Already, both parties have brandished advisory opinions from the nonpartisan Legislative Reference Bureau (LRB) to make their case.
In one memo, requested by Republicans, LRB attorney Tamara Dodge said a court would likely find Palm's order should be "promulgated as a rule," meaning it would have to be presented to the Legislature.
But in another memo, requested by Democrats, Dodge said the order carried the force of law unless a court ruled it unenforceable, meaning the Legislature could not stop the order by itself.

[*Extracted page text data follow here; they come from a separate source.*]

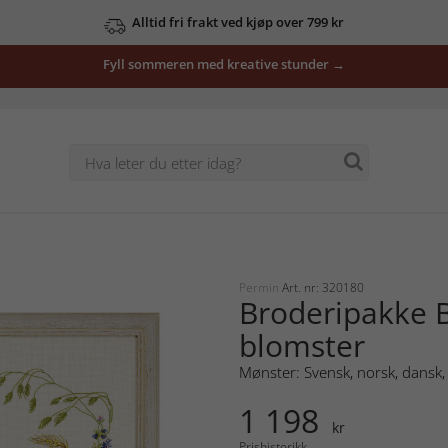
Alltid fri frakt ved kjøp over 799 kr
Fyll sommeren med kreative stunder →
Permin
Art. nr: 320180
Broderipakke Bi
blomster
Mønster: Svensk, norsk, dansk, 
1 198
kr
Prishistorikk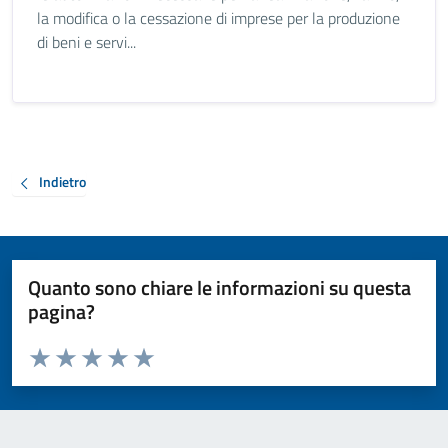
la modifica o la cessazione di imprese per la produzione
di beni e servi...
Indietro
Quanto sono chiare le informazioni su questa
pagina?
Valuta da 1 a 5 stelle la pagina
Valuta 1 stelle su 5
Valuta 2 stelle su 5
Valuta 3 stelle su 5
Valuta 4 stelle su 5
Valuta 5 stelle su 5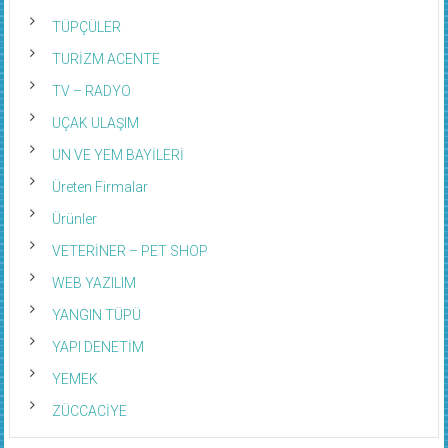
TÜPÇÜLER
TURİZM ACENTE
TV – RADYO
UÇAK ULAŞIM
UN VE YEM BAYİLERİ
Üreten Firmalar
Ürünler
VETERİNER – PET SHOP
WEB YAZILIM
YANGIN TÜPÜ
YAPI DENETİM
YEMEK
ZÜCCACİYE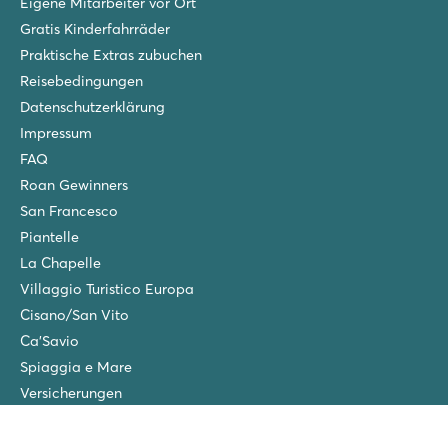
Eigene Mitarbeiter vor Ort
Gratis Kinderfahrräder
Praktische Extras zubuchen
Reisebedingungen
Datenschutzerklärung
Impressum
FAQ
Roan Gewinners
San Francesco
Piantelle
La Chapelle
Villaggio Turistico Europa
Cisano/San Vito
Ca'Savio
Spiaggia e Mare
Versicherungen
Wintercamping in den Niederlanden
Freunde-Rabatt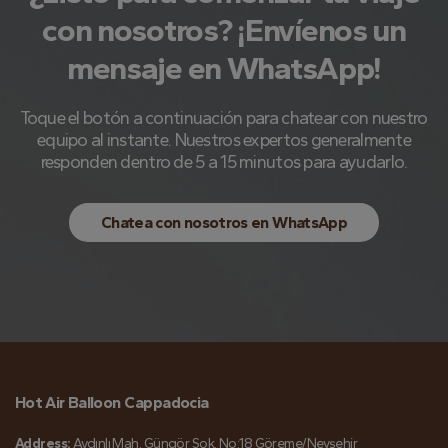
con nosotros? ¡Envíenos un
mensaje en WhatsApp!
Toque el botón a continuación para chatear con nuestro
equipo al instante. Nuestros expertos generalmente
responden dentro de 5 a 15 minutos para ayudarlo.
Chatea con nosotros en WhatsApp
Hot Air Balloon Cappadocia
Address:
Aydınlı Mah. Güngör Sok. No:18 Göreme/Nevşehir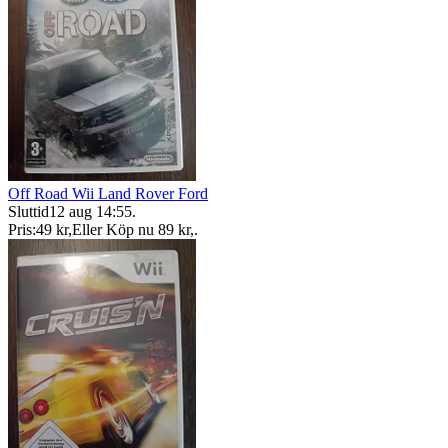
Off Road Wii Land Rover Ford
Sluttid
12 aug 14:55
.
Pris:
49 kr
,
Eller Köp nu
89 kr
,
.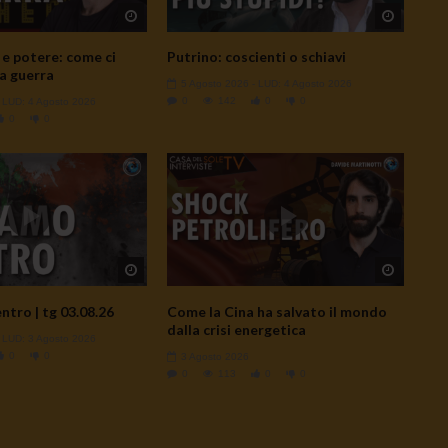
Watch Later
Watch L
e potere: come ci
Putrino: coscienti o schiavi
a guerra
5 Agosto 2026
- LUD:
4 Agosto 2026
0
142
0
0
- LUD:
4 Agosto 2026
0
0
Watch Later
Watch L
ntro | tg 03.08.26
Come la Cina ha salvato il mondo
dalla crisi energetica
- LUD:
3 Agosto 2026
0
0
3 Agosto 2026
0
113
0
0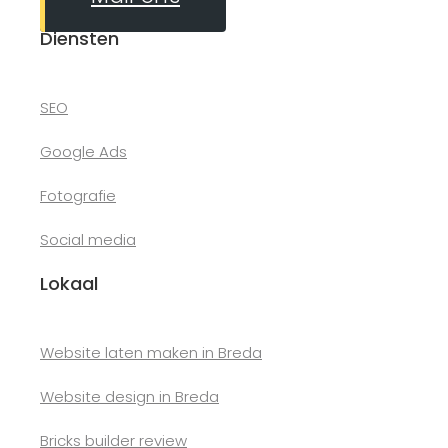
Diensten
SEO
Google Ads
Fotografie
Social media
Lokaal
Website laten maken in Breda
Website design in Breda
Bricks builder review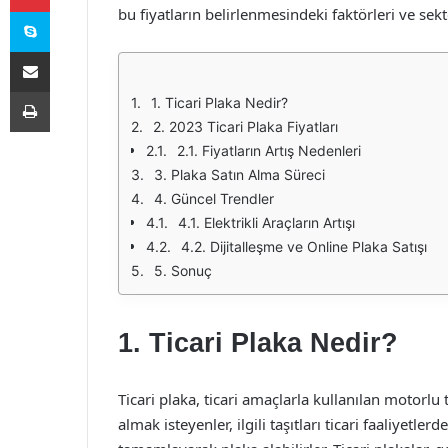
Skype
bu fiyatların belirlenmesindeki faktörleri ve sekt
E-Posta ile paylaş
Yazdır
1. Ticari Plaka Nedir?
2. 2023 Ticari Plaka Fiyatları
2.1. Fiyatların Artış Nedenleri
3. Plaka Satın Alma Süreci
4. Güncel Trendler
4.1. Elektrikli Araçların Artışı
4.2. Dijitalleşme ve Online Plaka Satışı
5. Sonuç
1. Ticari Plaka Nedir?
Ticari plaka, ticari amaçlarla kullanılan motorlu ta
almak isteyenler, ilgili taşıtları ticari faaliyetl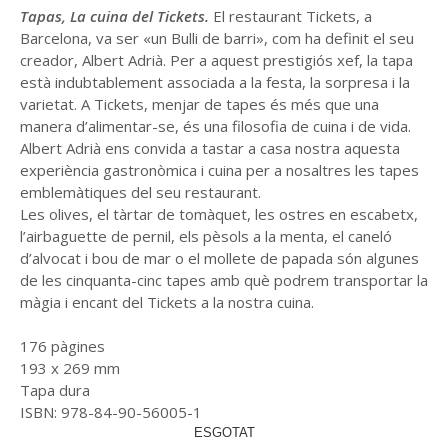
Tapas, La cuina del Tickets.
El restaurant Tickets, a
Barcelona, va ser «un Bulli de barri», com ha definit el seu
creador, Albert Adrià. Per a aquest prestigiós xef, la tapa
està indubtablement associada a la festa, la sorpresa i la
varietat. A Tickets, menjar de tapes és més que una
manera d’alimentar-se, és una filosofia de cuina i de vida.
Albert Adrià ens convida a tastar a casa nostra aquesta
experiència gastronòmica i cuina per a nosaltres les tapes
emblemàtiques del seu restaurant.
Les olives, el tàrtar de tomàquet, les ostres en escabetx,
l’airbaguette de pernil, els pèsols a la menta, el caneló
d’alvocat i bou de mar o el mollete de papada són algunes
de les cinquanta-cinc tapes amb què podrem transportar la
màgia i encant del Tickets a la nostra cuina.
176 pàgines
193 x 269 mm
Tapa dura
ISBN: 978-84-90-56005-1
ESGOTAT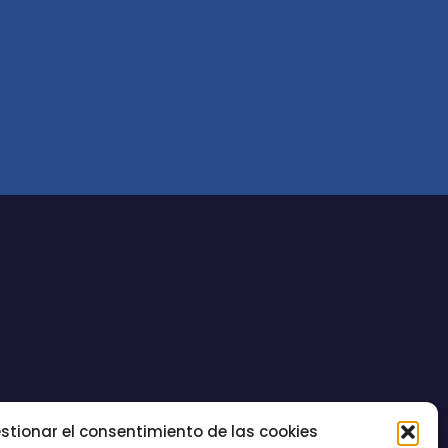
stionar el consentimiento de las cookies
CONTACTO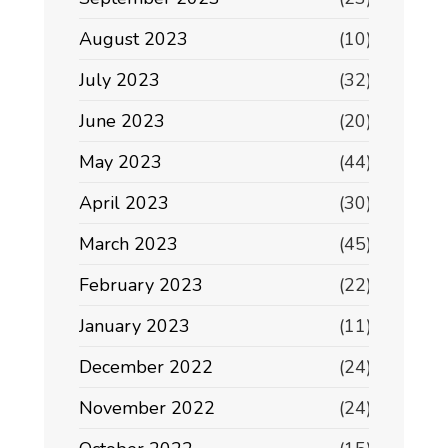
August 2023
(10)
July 2023
(32)
June 2023
(20)
May 2023
(44)
April 2023
(30)
March 2023
(45)
February 2023
(22)
January 2023
(11)
December 2022
(24)
November 2022
(24)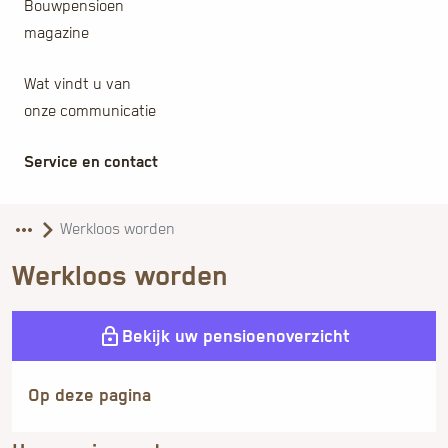
Bouwpensioen
magazine
Wat vindt u van
onze communicatie
Service en contact
Werkloos worden
Bekijk uw pensioenoverzicht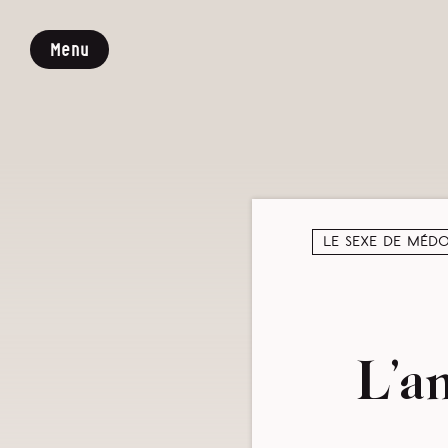
Menu
Le sexe de Méd
L’a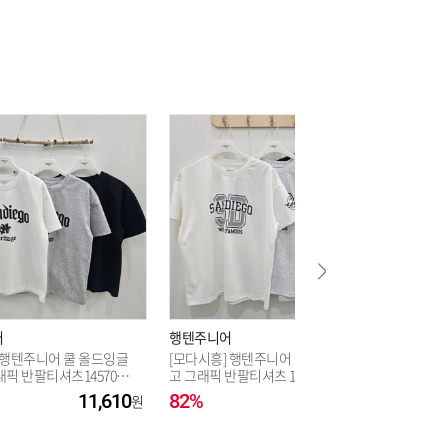
8,000
8,000
어
행텐주니어
행텐주니
]행텐주니어 쿨 올드잉글
[모다시흥] 행텐주니어 쿨링 샌디에
[시흥모
픽 반팔티셔츠14570-0
고 그래픽 반팔티셔츠 14520-031-4
심플 베이
1_SH
10-31_SH
414-31_
11,610
82%
7,200
55%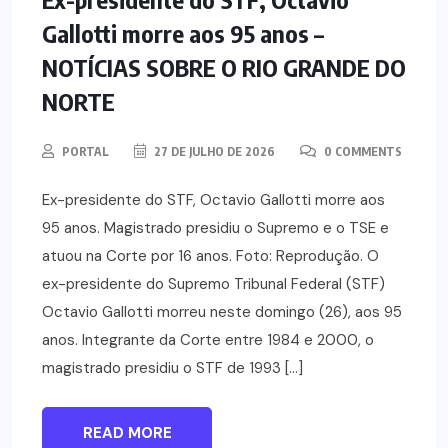
Gallotti morre aos 95 anos –
NOTÍCIAS SOBRE O RIO GRANDE DO
NORTE
PORTAL
27 DE JULHO DE 2026
0 COMMENTS
Ex-presidente do STF, Octavio Gallotti morre aos
95 anos. Magistrado presidiu o Supremo e o TSE e
atuou na Corte por 16 anos. Foto: Reprodução. O
ex-presidente do Supremo Tribunal Federal (STF)
Octavio Gallotti morreu neste domingo (26), aos 95
anos. Integrante da Corte entre 1984 e 2000, o
magistrado presidiu o STF de 1993 […]
READ MORE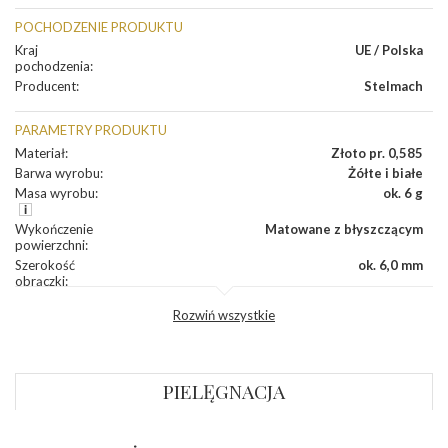
POCHODZENIE PRODUKTU
Kraj
UE / Polska
pochodzenia
:
Producent
:
Stelmach
PARAMETRY PRODUKTU
Materiał
:
Złoto pr. 0,585
Barwa wyrobu
:
Żółte i białe
Masa wyrobu
:
ok. 6 g
Wykończenie
Matowane z błyszczącym
powierzchni
:
Szerokość
ok. 6,0 mm
obrączki
:
Profil
Fantazyjny
Rozwiń wszystkie
zewnętrzny
obrączki
:
Profil
Płaski
wewnętrzny
obrączki
:
PIELĘGNACJA
Wysokość
ok. 1,1 mm
profilu obrączki
: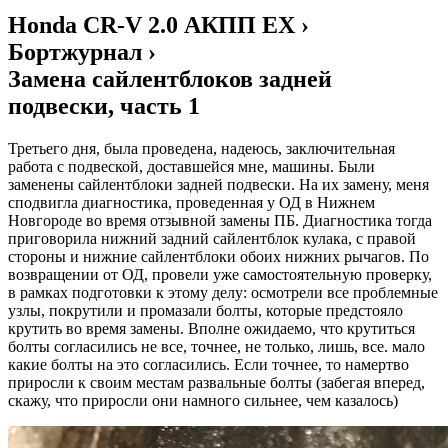
Honda CR-V 2.0 АКПП EX ›
Бортжурнал ›
Замена сайлентблоков задней
подвески, часть 1
Третьего дня, была проведена, надеюсь, заключительная
работа с подвеской, доставшейся мне, машины. Были
заменены сайлентблоки задней подвески. На их замену, меня
сподвигла диагностика, проведенная у ОД в Нижнем
Новгороде во время отзывной замены ПБ. Диагностика тогда
приговорила нижний задний сайлентблок кулака, с правой
стороны и нижние сайлентблоки обоих нижних рычагов. По
возвращении от ОД, провели уже самостоятельную проверку,
в рамках подготовки к этому делу: осмотрели все проблемные
узлы, покрутили и промазали болты, которые предстояло
крутить во время замены. Вполне ожидаемо, что крутиться
болты согласились не все, точнее, не только, лишь, все. мало
какие болты на это согласились. Если точнее, то намертво
приросли к своим местам развальные болты (забегая вперед,
скажу, что приросли они намного сильнее, чем казалось)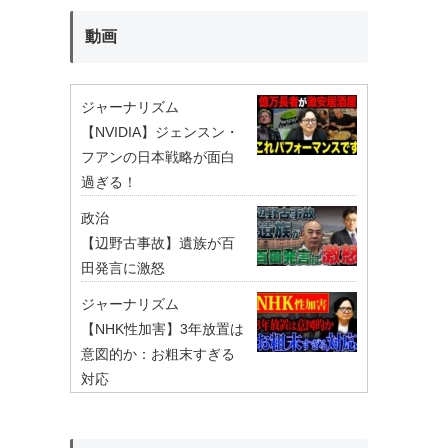
動画
ジャーナリズム
【NVIDIA】ジェンスン・
フアンの日本戦略が面白
過ぎる！
政治
【辺野古事故】遺族が百
田発言に激怒
ジャーナリズム
【NHK性加害】3年放置は
意図的か：お粗末すぎる
対応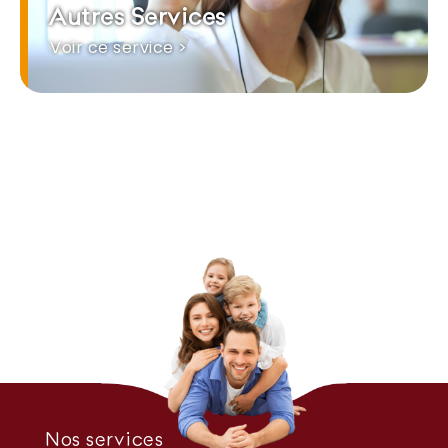
Autres Services
Voir ce service >
Nos services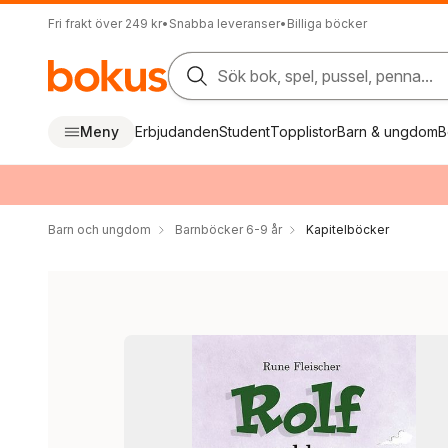
Fri frakt över 249 kr
•
Snabba leveranser
•
Billiga böcker
Sök bok, spel, pussel, penna...
Meny
Erbjudanden
Student
Topplistor
Barn & ungdom
B
Barn och ungdom
Barnböcker 6-9 år
Kapitelböcker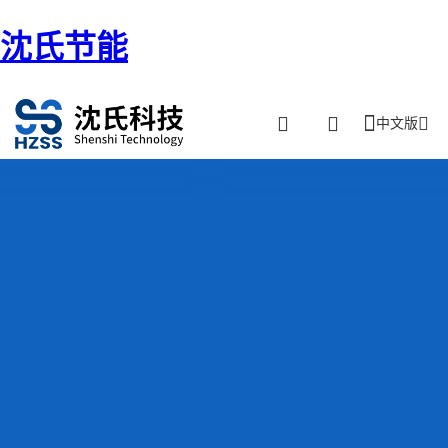
沈氏节能
中文版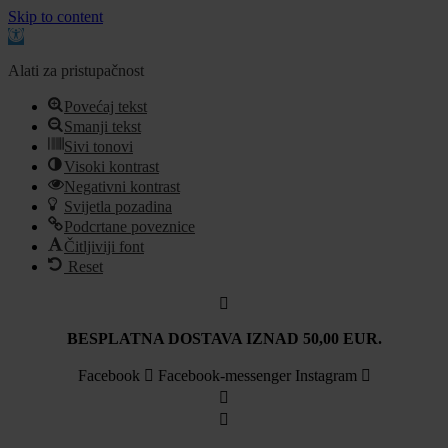
Skip to content
Open
toolbar
Alati za pristupačnost
Povećaj tekst
Smanji tekst
Sivi tonovi
Visoki kontrast
Negativni kontrast
Svijetla pozadina
Podcrtane poveznice
Čitljiviji font
Reset
Idi
na
sadržaj
BESPLATNA DOSTAVA IZNAD 50,00 EUR.
Facebook
Facebook-messenger
Instagram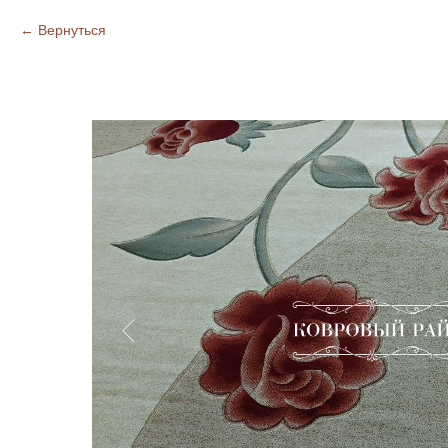
Вернуться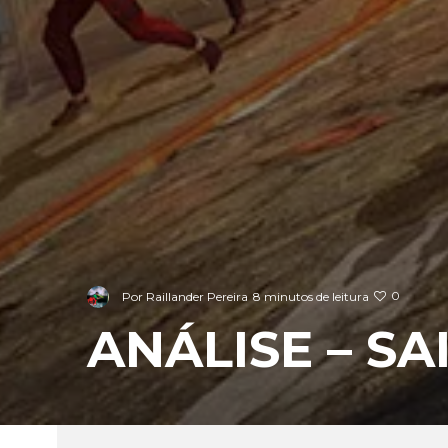
0
Por
Raillander Pereira
8 minutos de leitura
ANÁLISE – S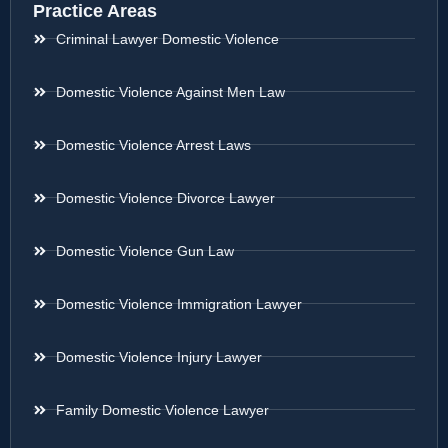
Practice Areas
Criminal Lawyer Domestic Violence
Domestic Violence Against Men Law
Domestic Violence Arrest Laws
Domestic Violence Divorce Lawyer
Domestic Violence Gun Law
Domestic Violence Immigration Lawyer
Domestic Violence Injury Lawyer
Family Domestic Violence Lawyer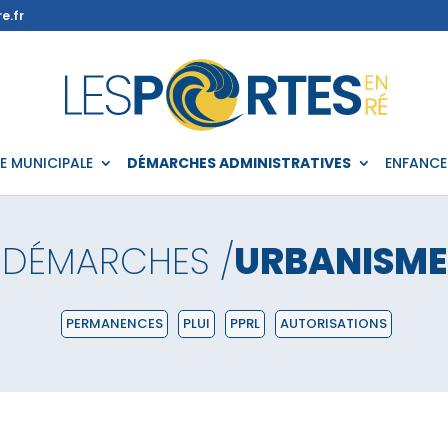
e.fr
IE MUNICIPALE
DÉMARCHES ADMINISTRATIVES
ENFANCE
DÉMARCHES /
URBANISME
PERMANENCES
PLUI
PPRL
AUTORISATIONS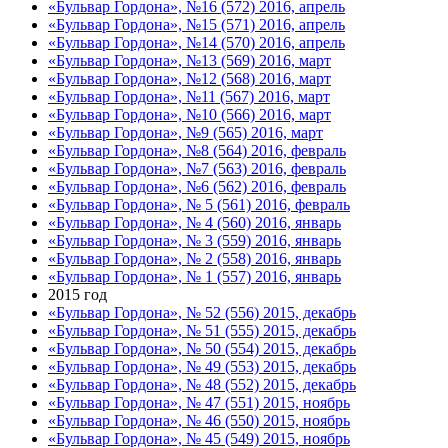
«Бульвар Гордона», №16 (572) 2016, апрель
«Бульвар Гордона», №15 (571) 2016, апрель
«Бульвар Гордона», №14 (570) 2016, апрель
«Бульвар Гордона», №13 (569) 2016, март
«Бульвар Гордона», №12 (568) 2016, март
«Бульвар Гордона», №11 (567) 2016, март
«Бульвар Гордона», №10 (566) 2016, март
«Бульвар Гордона», №9 (565) 2016, март
«Бульвар Гордона», №8 (564) 2016, февраль
«Бульвар Гордона», №7 (563) 2016, февраль
«Бульвар Гордона», №6 (562) 2016, февраль
«Бульвар Гордона», № 5 (561) 2016, февраль
«Бульвар Гордона», № 4 (560) 2016, январь
«Бульвар Гордона», № 3 (559) 2016, январь
«Бульвар Гордона», № 2 (558) 2016, январь
«Бульвар Гордона», № 1 (557) 2016, январь
2015 год
«Бульвар Гордона», № 52 (556) 2015, декабрь
«Бульвар Гордона», № 51 (555) 2015, декабрь
«Бульвар Гордона», № 50 (554) 2015, декабрь
«Бульвар Гордона», № 49 (553) 2015, декабрь
«Бульвар Гордона», № 48 (552) 2015, декабрь
«Бульвар Гордона», № 47 (551) 2015, ноябрь
«Бульвар Гордона», № 46 (550) 2015, ноябрь
«Бульвар Гордона», № 45 (549) 2015, ноябрь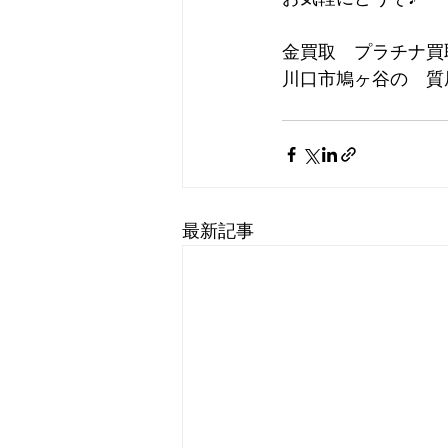
金買取　プラチナ買
川口市鳩ヶ谷の　質屋
最新記事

Assembly Speaker Robin Vos, R-Rochester, sent a letter last week requesting a meeting with Evers. But in that same letter, Vos said the governor's approach to handling COVID-19 had failed.
Evers sent his own public letter to Vos and Senate Majority Leader Scott Fitzgerald, R-Junueau, Monday, questioning why Republicans had yet to present their own plans.
"Wisconsinites are scared about what this virus means for their loved ones, their businesses, our state economy, and our country’s economy. We desperately need Republicans in the Legislature to start taking this seriously," Evers said.
The committee's vote technically begins a 30-day countdown for the Evers administration to develop its order into an emergency rule.
The order came on the same day that a judge ruled against Republicans who were challenging another order by Evers, this one a statewide mask mandate.